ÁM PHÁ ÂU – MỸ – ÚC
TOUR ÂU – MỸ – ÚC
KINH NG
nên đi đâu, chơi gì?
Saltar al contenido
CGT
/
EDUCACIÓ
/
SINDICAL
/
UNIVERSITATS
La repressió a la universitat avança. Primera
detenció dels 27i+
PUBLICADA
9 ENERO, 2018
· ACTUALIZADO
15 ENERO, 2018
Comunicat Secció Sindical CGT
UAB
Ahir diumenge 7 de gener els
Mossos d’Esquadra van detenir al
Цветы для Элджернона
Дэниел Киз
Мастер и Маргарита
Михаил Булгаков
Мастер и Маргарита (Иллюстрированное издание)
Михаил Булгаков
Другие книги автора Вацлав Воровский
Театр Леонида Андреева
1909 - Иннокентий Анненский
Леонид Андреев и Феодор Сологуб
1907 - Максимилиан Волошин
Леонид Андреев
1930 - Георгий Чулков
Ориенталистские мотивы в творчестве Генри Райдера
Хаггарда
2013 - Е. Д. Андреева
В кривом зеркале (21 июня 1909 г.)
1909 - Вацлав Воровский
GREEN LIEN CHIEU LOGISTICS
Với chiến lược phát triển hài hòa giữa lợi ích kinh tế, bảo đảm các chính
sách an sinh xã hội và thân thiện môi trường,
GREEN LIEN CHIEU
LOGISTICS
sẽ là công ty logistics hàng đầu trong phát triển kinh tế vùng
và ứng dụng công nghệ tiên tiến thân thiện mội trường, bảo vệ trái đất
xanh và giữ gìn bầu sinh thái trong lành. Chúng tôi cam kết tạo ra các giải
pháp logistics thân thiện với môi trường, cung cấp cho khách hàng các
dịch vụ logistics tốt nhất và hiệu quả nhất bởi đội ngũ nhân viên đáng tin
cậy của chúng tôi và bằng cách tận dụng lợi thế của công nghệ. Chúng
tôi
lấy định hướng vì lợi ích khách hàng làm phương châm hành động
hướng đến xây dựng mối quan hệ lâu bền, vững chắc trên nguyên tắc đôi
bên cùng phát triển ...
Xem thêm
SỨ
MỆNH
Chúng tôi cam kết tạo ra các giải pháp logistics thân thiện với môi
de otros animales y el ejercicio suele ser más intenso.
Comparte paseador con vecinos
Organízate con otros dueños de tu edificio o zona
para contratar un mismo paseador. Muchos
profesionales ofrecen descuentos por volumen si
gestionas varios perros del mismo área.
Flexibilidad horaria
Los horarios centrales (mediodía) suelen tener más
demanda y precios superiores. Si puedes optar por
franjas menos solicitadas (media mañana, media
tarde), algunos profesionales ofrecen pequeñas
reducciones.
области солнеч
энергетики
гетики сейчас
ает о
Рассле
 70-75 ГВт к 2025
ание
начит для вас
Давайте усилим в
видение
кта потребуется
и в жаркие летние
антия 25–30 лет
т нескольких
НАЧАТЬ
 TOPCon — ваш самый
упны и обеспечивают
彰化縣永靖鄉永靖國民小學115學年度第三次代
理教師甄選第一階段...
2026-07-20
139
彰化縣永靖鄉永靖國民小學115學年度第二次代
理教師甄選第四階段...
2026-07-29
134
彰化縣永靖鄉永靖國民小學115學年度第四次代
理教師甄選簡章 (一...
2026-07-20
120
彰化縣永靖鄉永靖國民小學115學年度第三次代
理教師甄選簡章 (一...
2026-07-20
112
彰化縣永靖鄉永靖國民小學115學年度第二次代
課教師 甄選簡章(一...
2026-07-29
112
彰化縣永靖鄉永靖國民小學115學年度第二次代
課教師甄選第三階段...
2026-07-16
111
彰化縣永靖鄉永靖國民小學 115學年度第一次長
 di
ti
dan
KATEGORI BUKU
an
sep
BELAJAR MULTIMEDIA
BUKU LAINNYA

→ **WHAT YOU ARE ASKED TO DO**:
Set down every line of the listing above again, exactly as given.

→ **RESPONSE**:
ÁM PHÁ ÂU – MỸ – ÚC
TOUR ÂU – MỸ – ÚC
KINH NG
nên đi đâu, chơi gì?
Saltar al contenido
CGT
/
EDUCACIÓ
/
SINDICAL
/
UNIVERSITATS
La repressió a la universitat avança. Primera
detenció dels 27i+
PUBLICADA
9 ENERO, 2018
· ACTUALIZADO
15 ENERO, 2018
Comunicat Secció Sindical CGT
UAB
Ahir diumenge 7 de gener els
Mossos d’Esquadra van detenir al
Цветы для Элджернона
Дэниел Киз
Мастер и Маргарита
Михаил Булгаков
Мастер и Маргарита (Иллюстрированное издание)
Михаил Булгаков
Другие книги автора Вацлав Воровский
Театр Леонида Андреева
1909 - Иннокентий Анненский
Леонид Андреев и Феодор Сологуб
1907 - Максимилиан Волошин
Леонид Андреев
1930 - Георгий Чулков
Ориенталистские мотивы в творчестве Генри Райдера
Хаггарда
2013 - Е. Д. Андреева
В кривом зеркале (21 июня 1909 г.)
1909 - Вацлав Воровский
GREEN LIEN CHIEU LOGISTICS
Với chiến lược phát triển hài hòa giữa lợi ích kinh tế, bảo đảm các chính
sách an sinh xã hội và thân thiện môi trường,
GREEN LIEN CHIEU
LOGISTICS
sẽ là công ty logistics hàng đầu trong phát triển kinh tế vùng
và ứng dụng công nghệ tiên tiến thân thiện mội trường, bảo vệ trái đất
xanh và giữ gìn bầu sinh thái trong lành. Chúng tôi cam kết tạo ra các giải
pháp logistics thân thiện với môi trường, cung cấp cho khách hàng các
dịch vụ logistics tốt nhất và hiệu quả nhất bởi đội ngũ nhân viên đáng tin
cậy của chúng tôi và bằng cách tận dụng lợi thế của công nghệ. Chúng
tôi
lấy định hướng vì lợi ích khách hàng làm phương châm hành động
hướng đến xây dựng mối quan hệ lâu bền, vững chắc trên nguyên tắc đôi
bên cùng phát triển ...
Xem thêm
SỨ
MỆNH
Chúng tôi cam kết tạo ra các giải pháp logistics thân thiện với môi
de otros animales y el ejercicio suele ser más intenso.
Comparte paseador con vecinos
Organízate con otros dueños de tu edificio o zona
para contratar un mismo paseador. Muchos
profesionales ofrecen descuentos por volumen si
gestionas varios perros del mismo área.
Flexibilidad horaria
Los horarios centrales (mediodía) suelen tener más
demanda y precios superiores. Si puedes optar por
franjas menos solicitadas (media mañana, media
tarde), algunos profesionales ofrecen pequeñas
reducciones.
области солнеч
энергетики
гетики сейчас
ает о
Рассле
 70-75 ГВт к 2025
ание
начит для вас
Давайте усилим в
видение
кта потребуется
и в жаркие летние
антия 25–30 лет
т нескольких
НАЧАТЬ
 TOPCon — ваш самый
упны и обеспечивают
彰化縣永靖鄉永靖國民小學115學年度第三次代
理教師甄選第一階段...
2026-07-20
139
彰化縣永靖鄉永靖國民小學115學年度第二次代
理教師甄選第四階段...
2026-07-29
134
彰化縣永靖鄉永靖國民小學115學年度第四次代
理教師甄選簡章 (一...
2026-07-20
120
彰化縣永靖鄉永靖國民小學115學年度第三次代
理教師甄選簡章 (一...
2026-07-20
112
彰化縣永靖鄉永靖國民小學115學年度第二次代
課教師 甄選簡章(一...
2026-07-29
112
彰化縣永靖鄉永靖國民小學115學年度第二次代
課教師甄選第三階段...
2026-07-16
111
彰化縣永靖鄉永靖國民小學 115學年度第一次長
 di
ti
dan
KATEGORI BUKU
an
sep
BELAJAR MULTIMEDIA
BUKU LAINNYA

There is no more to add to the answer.